The Perfect Storm
George Clooney, Mark Wahlberg, Diane Lane, Mary Elizabeth Mastrantonio
Directed by Wolfgang Petersen
No movie so far this summer leaves its potential more frustratingly unrealized than The Perfect Storm. In 1997, journalist Sebastian Junger published a best-selling nonfiction account of the six-man swordboat crew of the Andrea Gail and the freak collision of three storm systems that took the boat down off the coast of Newfoundland in 1991. The material's personal dramas and pounding ten-story waves seemed a natural for the movies. With George Clooney aboard as Billy Tyne, the stalwart captain of the Andrea Gail, and director Wolfgang Petersen — a master of sea (Das Boot) and sky (Air Force One) — playing skipper behind the camera, audiences had a right to expect technical and emotional highs.

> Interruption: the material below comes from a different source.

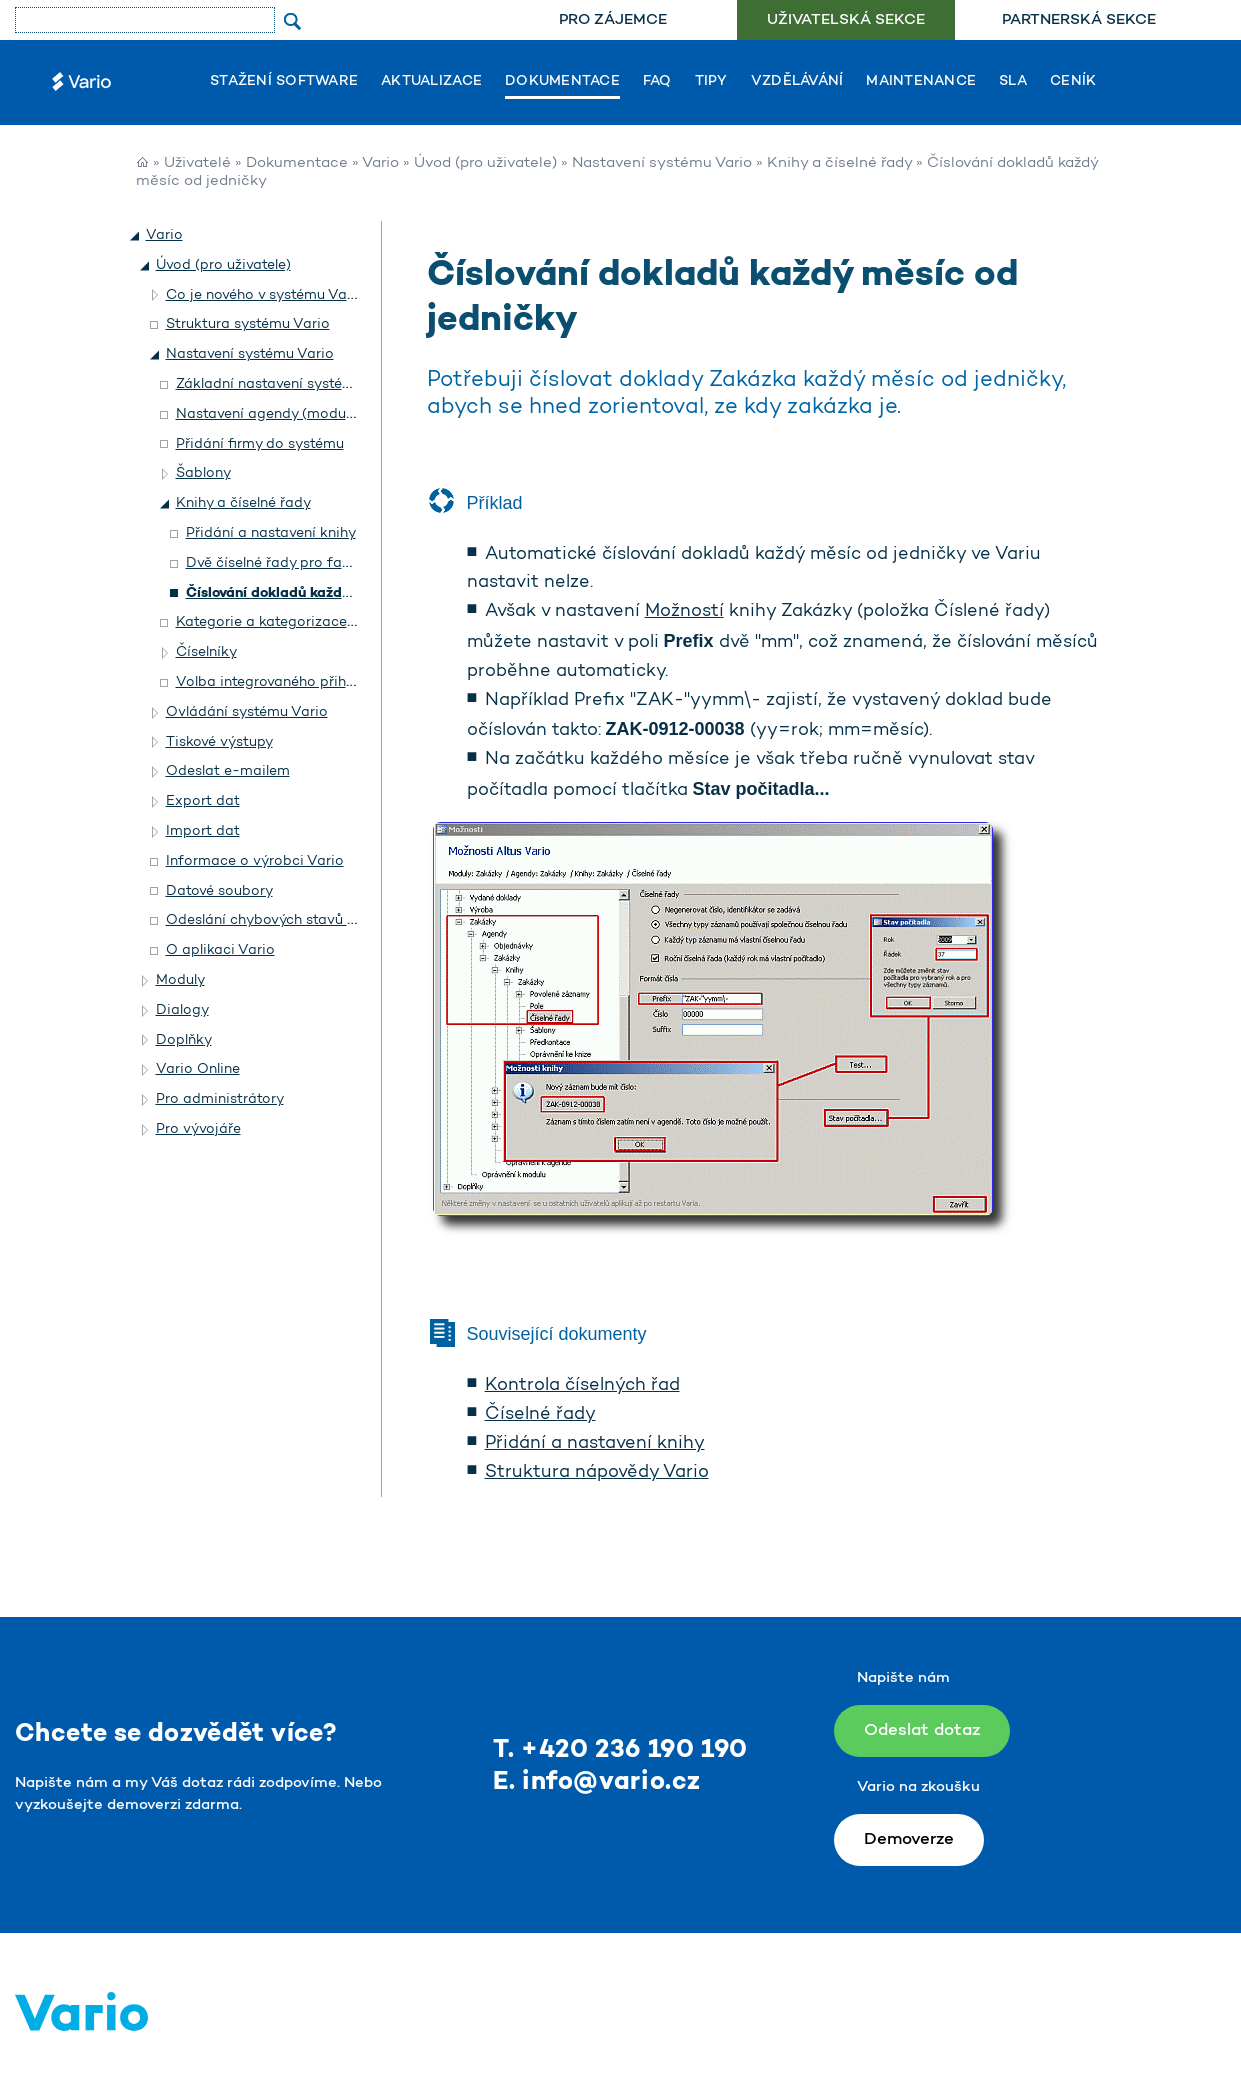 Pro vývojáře (198, 1129)
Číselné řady (540, 1415)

It's shocking, considering the talent involved, that The Perfect Storm looks and feels fake. The sinking feeling starts early, with the swordfish. Here's a movie about six guys from Gloucester, Massachusetts, who make their living trying to catch one of the most dangerous game fish in the world. The inert fishies here look like refugees from frozen foods (actually, they're animatronic creatures with what appear to be motorized tail fins that flap wanly on cue). It's best to forget the cheesy shark that washes aboard, teeth gnashing, like an outtake from Jaws. Another lesson not learned from Spielberg's exemplary adventure: Jaws isn't about the shark, it's about the people — that's why it works.

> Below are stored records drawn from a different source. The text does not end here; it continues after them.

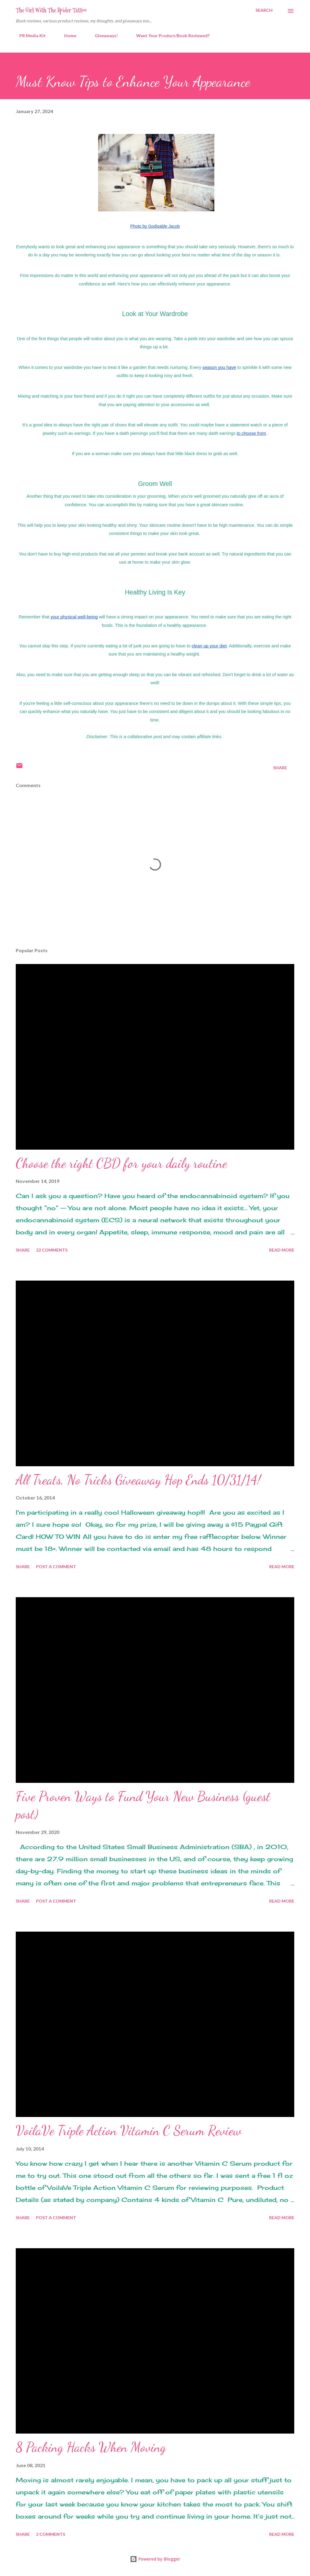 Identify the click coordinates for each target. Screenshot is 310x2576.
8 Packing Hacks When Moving (91, 2447)
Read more (281, 1249)
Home (67, 35)
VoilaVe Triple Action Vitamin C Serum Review (129, 2130)
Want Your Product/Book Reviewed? (169, 35)
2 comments (50, 2534)
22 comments (52, 1249)
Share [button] (280, 767)
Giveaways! (102, 35)
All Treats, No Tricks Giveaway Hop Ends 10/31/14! (138, 1480)
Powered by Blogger (155, 2559)
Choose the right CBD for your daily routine (121, 1163)
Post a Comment (56, 1566)
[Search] (264, 10)
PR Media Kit (29, 35)
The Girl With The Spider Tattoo (51, 10)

The Perfect Storm stays rigidly focused on creating the best storm a $140 million budget can buy. As for the digital effects, they look, well, digital — pristine, processed and lifeless. You might say the same thing about Gladiator, still the summer's best movie, but that film's digital re-creation of the Roman Colosseum lets us in on the joke. It's fantasy time. The Perfect Storm involves actual people who died at sea. A sense of reality is essential, and it's sorely lacking. The actors, including Mark Wahlberg as Tyne's shipmate Bobby Shatford, are clearly bouncing around in a studio water tank while the wizards at George Lucas' Industrial Light and Magic computerize a storm around them. The ILM work is solid, but it's not inspired in a way that might make us suspend disbelief.

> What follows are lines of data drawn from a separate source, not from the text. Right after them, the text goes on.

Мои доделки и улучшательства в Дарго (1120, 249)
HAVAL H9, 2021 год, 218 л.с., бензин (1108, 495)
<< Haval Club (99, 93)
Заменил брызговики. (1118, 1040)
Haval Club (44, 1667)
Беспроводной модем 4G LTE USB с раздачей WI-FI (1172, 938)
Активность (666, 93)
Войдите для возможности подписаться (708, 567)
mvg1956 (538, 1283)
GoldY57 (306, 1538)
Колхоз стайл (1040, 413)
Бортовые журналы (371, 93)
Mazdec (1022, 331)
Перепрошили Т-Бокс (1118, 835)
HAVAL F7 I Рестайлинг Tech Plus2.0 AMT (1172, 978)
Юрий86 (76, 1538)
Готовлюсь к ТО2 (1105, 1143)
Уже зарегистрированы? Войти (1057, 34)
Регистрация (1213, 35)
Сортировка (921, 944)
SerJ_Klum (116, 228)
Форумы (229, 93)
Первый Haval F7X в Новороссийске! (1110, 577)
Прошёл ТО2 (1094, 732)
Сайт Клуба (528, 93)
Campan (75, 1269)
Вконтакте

All this wouldn't matter as much if the film had a soul. But it's at the level of human relationships that The Perfect Storm fails most profoundly. Junger's book caught the details that defined the lives of these fishermen. Clooney's quiet strength and Wahlberg's piercing vulnerability can't make up for a Bill Wittliff script that trades in stereotypes. Wittliff has written other piss-poor movies (Legends of the Fall, The Cowboy Way), but here he stingily sends his crew to sea with one characteristic apiece: Murph (John C. Reilly) is stubborn; Sully (William Fichtner) is hot- tempered; Bugsy (John Hawkes) is a likable loser; Alfred (Allen Payne) is a sex-crazed Jamaican. The ex-wives and girlfriends in their lives are barely an afterthought, except for Bobby's girl, Chris Cotter (lovely Diane Lane, struggling to sound Boston), and Linda Greenlaw (Mary Elizabeth Mastrantonio), a skipper with more luck at fishing than Billy. Mastrantonio deserves better than to radio in with the obvious: "Bobby, you're heading right for the middle of the monster."
Yes, the monster does generate a fair share of thrills, despite the digital artifacting. And there's a storm subplot, involving an Air Force chopper rescue of three sailboat passengers (Bob Gunton, Karen Allen and Cherry Jones), that will pin you to your seat. But don't ask who those passengers are, because this movie won't tell you. It will, however, stoop to box-office temptations, such as a drowning man — shades of Leo — professing his undying love for a woman while her image is superimposed on the screen and the soppy score from James Horner (Titanic) goes on and on. Near the end, after a church service in memory of the dead, we hear someone quote Billy in testimony to the fear-defying joy that drives a fisherman to the sea. Talk about too little too late. The words are poignant, immediate and heartfelt — everything this machine-tooled movie is not.